> **RECORDS SHOWN**:
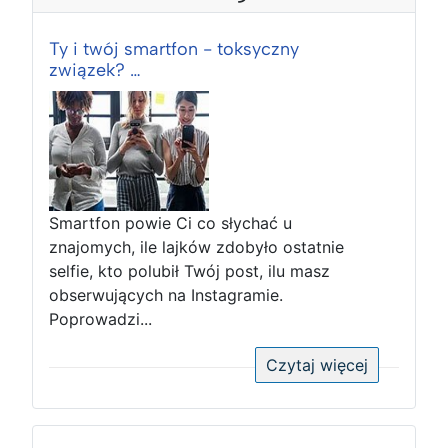
Ty i twój smartfon - toksyczny
związek? …
Smartfon powie Ci co słychać u
znajomych, ile lajków zdobyło ostatnie
selfie, kto polubił Twój post, ilu masz
obserwujących na Instagramie.
Poprowadzi...
Czytaj więcej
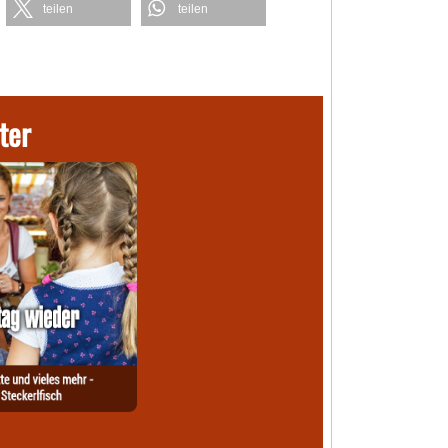
teilen
teilen
ter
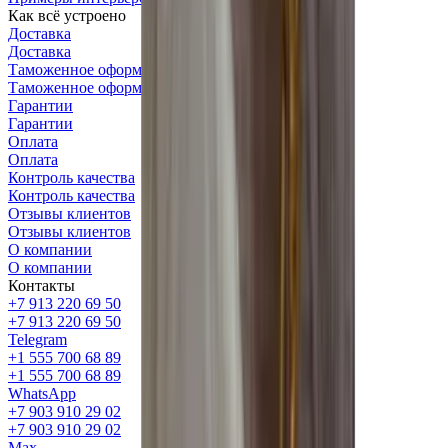
Как всё устроено
Доставка
Доставка
Таможенное оформление
Таможенное оформление
Гарантии
Гарантии
Оплата
Оплата
Контроль качества
Контроль качества
Отзывы клиентов
Отзывы клиентов
О компании
О компании
Контакты
+7 913 220 69 50
+7 913 220 69 50
Telegram
+1 555 700 68 89
+1 555 700 68 89
WhatsApp
+7 903 910 29 02
+7 903 910 29 02
Max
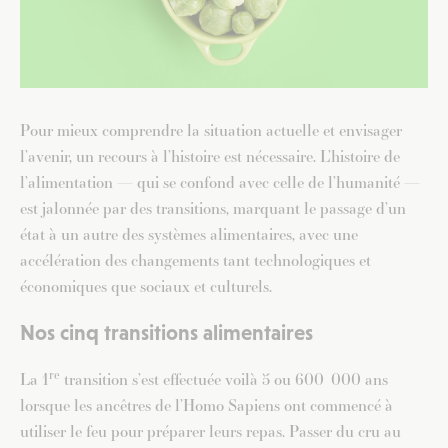
Pour mieux comprendre la situation actuelle et envisager
l’avenir, un recours à l’histoire est nécessaire. L’histoire de
l’alimentation — qui se confond avec celle de l’humanité —
est jalonnée par des transitions, marquant le passage d’un
état à un autre des systèmes alimentaires, avec une
accélération des changements tant technologiques et
économiques que sociaux et culturels.
Nos cinq transitions alimentaires
re
La 1
transition s’est effectuée voilà 5 ou 600 000 ans
lorsque les ancêtres de l’Homo Sapiens ont commencé à
utiliser le feu pour préparer leurs repas. Passer du cru au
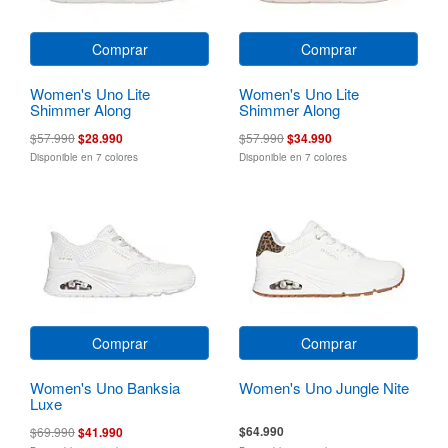
Comprar
Comprar
Women's Uno Lite
Women's Uno Lite
Shimmer Along
Shimmer Along
$57.990
$28.990
$57.990
$34.990
Disponible en 7 colores
Disponible en 7 colores
Comprar
Comprar
Women's Uno Banksia
Women's Uno Jungle Nite
Luxe
$64.990
$69.990
$41.990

> **DESCRIPTION OF THE TASK**: The result should be every line of the material that contains the word "alimentaires", so copy those lines.

> **RESULT FOR THIS TASK**:
état à un autre des systèmes alimentaires, avec une
Nos cinq transitions alimentaires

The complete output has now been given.